Nearby Shanghai copper futures rose on Wednesday while most others fell, as the prospect of tighter domestic supply led to steeper backwardation. Some copper originally destined for China has been diverted, after several weeks of soft demand kept domestic prices well below peaking international prices.
A large importer is expected to cancel copper imports contracted for September, traders said. That should help tighten spot supply, especially once factories resume full operations after a summer lull, they said. Shanghai's most-active November contract ended at 34,620 yuan ($4,274) a tonne on Wednesday, up a marginal 20-yuan from Tuesday's close, after an afternoon drop mostly wiped out gains.
October climbed 50 yuan to 35,020 yuan. Combined trading volume slid slightly on Wednesday to 80,140 lots from 82,902 on Tuesday. But traders were bullish about long-term price rises.
"Futures may hit some short-term technical resistance, but in the medium and long term we are optimistic," a trader in Shanghai said, cites short supply.

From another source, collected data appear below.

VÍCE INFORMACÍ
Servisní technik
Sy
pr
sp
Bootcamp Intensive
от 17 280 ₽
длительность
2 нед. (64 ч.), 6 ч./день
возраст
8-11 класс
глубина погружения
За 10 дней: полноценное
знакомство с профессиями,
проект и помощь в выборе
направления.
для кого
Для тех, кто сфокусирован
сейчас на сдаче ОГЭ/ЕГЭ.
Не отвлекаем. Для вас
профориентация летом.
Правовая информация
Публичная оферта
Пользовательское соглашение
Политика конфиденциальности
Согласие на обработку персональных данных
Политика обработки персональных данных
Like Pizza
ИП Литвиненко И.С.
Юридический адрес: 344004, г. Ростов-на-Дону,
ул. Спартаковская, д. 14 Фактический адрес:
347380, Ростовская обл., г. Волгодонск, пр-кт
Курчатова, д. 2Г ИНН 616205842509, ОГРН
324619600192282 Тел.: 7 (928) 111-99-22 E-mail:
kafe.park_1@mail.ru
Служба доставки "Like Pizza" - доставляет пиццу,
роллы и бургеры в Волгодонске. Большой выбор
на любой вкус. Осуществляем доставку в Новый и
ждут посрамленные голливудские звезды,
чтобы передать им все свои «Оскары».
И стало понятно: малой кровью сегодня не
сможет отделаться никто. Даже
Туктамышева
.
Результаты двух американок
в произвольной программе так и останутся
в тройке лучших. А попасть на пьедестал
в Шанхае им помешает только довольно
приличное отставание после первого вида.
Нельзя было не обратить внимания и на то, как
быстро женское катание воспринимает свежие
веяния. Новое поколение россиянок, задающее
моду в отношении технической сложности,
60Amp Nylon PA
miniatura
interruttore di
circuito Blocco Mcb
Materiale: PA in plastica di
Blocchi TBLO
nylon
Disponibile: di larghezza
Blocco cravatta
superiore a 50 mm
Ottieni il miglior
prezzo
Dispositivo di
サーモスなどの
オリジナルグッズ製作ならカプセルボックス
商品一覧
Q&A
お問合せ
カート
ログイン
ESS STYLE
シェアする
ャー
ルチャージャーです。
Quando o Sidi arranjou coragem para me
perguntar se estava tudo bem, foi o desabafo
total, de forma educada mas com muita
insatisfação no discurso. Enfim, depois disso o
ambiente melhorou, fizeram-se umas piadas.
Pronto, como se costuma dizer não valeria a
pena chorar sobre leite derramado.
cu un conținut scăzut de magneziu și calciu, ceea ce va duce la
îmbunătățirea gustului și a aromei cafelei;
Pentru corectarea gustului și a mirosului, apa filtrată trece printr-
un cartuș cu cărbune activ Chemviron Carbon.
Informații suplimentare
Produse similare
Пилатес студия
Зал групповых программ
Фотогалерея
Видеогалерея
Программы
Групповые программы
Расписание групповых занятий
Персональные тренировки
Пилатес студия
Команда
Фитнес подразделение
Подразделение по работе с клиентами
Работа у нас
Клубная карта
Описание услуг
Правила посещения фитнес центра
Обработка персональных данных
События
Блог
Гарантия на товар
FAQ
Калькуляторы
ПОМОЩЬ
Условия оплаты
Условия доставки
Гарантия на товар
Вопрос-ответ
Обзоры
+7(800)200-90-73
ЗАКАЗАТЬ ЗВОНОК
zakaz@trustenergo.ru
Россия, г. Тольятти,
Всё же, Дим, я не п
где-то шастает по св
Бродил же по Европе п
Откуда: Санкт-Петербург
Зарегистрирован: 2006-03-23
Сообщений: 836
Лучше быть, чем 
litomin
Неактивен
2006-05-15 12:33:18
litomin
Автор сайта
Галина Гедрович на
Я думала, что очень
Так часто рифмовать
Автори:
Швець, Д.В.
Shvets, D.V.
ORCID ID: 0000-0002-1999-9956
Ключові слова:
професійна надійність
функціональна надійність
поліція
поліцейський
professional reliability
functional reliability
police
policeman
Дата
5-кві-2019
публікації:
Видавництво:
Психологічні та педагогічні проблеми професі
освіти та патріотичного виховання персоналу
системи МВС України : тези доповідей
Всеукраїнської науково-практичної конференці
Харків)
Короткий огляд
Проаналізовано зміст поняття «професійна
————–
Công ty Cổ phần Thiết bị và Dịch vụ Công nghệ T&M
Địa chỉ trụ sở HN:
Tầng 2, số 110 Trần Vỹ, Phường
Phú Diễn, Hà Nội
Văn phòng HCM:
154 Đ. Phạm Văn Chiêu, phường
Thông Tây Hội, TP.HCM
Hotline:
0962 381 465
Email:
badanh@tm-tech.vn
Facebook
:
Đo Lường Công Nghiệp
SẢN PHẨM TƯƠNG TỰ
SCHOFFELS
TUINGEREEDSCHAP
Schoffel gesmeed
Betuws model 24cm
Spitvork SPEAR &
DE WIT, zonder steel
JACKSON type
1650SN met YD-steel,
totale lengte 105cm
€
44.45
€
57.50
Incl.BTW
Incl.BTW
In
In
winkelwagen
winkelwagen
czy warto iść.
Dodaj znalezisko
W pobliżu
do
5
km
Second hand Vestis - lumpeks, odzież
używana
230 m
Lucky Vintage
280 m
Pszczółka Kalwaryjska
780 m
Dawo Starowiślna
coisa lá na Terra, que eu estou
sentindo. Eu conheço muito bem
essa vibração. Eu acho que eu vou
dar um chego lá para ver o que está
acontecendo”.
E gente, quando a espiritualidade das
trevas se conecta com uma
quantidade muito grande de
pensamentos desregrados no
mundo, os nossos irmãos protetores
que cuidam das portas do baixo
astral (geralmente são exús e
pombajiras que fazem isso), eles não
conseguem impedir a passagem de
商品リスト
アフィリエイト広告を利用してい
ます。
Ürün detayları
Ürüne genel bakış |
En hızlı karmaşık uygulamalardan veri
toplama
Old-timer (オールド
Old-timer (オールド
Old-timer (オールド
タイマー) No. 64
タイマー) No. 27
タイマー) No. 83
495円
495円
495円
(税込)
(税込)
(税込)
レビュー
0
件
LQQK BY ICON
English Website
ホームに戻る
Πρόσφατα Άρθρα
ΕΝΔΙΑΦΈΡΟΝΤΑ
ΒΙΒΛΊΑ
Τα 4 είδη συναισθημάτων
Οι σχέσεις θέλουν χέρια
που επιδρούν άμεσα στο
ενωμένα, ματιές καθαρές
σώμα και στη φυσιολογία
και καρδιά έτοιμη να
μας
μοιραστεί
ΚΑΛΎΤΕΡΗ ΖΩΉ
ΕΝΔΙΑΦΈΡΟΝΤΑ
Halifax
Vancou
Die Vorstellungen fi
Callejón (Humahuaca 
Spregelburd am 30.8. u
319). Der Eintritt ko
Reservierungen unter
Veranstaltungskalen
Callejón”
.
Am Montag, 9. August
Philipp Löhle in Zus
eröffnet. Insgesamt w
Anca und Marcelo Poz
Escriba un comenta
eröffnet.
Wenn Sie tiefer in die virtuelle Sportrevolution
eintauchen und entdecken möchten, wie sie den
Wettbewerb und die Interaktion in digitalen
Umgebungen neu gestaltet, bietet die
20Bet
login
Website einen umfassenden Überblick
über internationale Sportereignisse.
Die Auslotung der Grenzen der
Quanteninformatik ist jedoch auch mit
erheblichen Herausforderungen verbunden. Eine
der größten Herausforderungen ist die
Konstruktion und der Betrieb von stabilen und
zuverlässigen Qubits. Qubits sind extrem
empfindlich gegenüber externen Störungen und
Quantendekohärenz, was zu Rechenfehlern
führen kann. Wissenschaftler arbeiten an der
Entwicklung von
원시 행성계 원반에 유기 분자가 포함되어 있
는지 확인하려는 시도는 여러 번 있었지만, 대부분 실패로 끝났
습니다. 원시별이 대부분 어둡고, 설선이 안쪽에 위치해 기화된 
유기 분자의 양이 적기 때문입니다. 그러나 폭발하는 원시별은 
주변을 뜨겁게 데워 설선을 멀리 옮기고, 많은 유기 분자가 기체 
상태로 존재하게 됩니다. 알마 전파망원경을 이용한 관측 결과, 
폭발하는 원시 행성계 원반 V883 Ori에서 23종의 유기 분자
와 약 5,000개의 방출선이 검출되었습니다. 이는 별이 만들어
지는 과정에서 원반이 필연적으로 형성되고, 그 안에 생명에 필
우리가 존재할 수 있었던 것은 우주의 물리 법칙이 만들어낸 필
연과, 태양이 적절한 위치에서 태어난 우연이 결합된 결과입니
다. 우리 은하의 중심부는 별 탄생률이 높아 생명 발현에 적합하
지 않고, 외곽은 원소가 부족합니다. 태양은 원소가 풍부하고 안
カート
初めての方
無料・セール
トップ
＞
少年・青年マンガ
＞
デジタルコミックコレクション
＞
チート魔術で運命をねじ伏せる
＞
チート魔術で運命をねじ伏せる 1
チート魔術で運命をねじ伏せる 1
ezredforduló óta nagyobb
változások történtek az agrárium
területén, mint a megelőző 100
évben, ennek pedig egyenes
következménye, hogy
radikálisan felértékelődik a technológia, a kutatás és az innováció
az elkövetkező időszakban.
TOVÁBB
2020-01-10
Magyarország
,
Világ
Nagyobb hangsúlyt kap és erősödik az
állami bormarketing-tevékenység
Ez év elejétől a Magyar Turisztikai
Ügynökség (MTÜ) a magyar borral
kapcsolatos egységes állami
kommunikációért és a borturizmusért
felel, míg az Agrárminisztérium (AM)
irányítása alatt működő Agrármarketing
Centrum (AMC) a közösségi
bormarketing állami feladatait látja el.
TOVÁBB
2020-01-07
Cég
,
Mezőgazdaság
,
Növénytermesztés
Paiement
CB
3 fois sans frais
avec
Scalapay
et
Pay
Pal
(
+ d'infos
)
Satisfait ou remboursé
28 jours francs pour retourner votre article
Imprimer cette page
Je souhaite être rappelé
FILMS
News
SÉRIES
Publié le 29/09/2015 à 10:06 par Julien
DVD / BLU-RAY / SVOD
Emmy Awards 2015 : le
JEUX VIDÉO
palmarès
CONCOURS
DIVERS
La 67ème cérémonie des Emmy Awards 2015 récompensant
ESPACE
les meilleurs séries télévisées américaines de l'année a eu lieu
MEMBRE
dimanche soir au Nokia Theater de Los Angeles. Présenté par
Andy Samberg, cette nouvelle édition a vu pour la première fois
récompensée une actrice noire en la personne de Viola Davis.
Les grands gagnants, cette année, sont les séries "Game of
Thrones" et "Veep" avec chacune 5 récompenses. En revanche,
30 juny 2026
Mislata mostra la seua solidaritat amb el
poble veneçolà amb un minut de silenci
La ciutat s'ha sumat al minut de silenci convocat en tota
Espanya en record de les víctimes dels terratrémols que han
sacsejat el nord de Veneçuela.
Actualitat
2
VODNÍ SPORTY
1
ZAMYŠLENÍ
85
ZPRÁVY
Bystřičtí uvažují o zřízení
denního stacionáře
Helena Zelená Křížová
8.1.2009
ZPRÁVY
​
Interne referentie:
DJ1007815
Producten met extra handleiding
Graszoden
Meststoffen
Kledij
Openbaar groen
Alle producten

Spot copper in Shanghai jumped 435 yuan to 35,700-35,830 yuan a tonne on Wednesday on the prospect that supplies will tighten. But it is still 4 percent below the historic peak in May.
London Metal Exchange copper futures have hit several new highs since late July, on speculative fund buying fuelled by supply disruptions due to labour disputes.
Benchmark LME copper for delivery in three months was at $3,659.50 a tonne on Wednesday, up $32 from $3,627.50 at the same time on Tuesday. An historic high on Tuesday helped lift Shanghai futures on Wednesday.
Shanghai aluminium futures fell a little on Wednesday.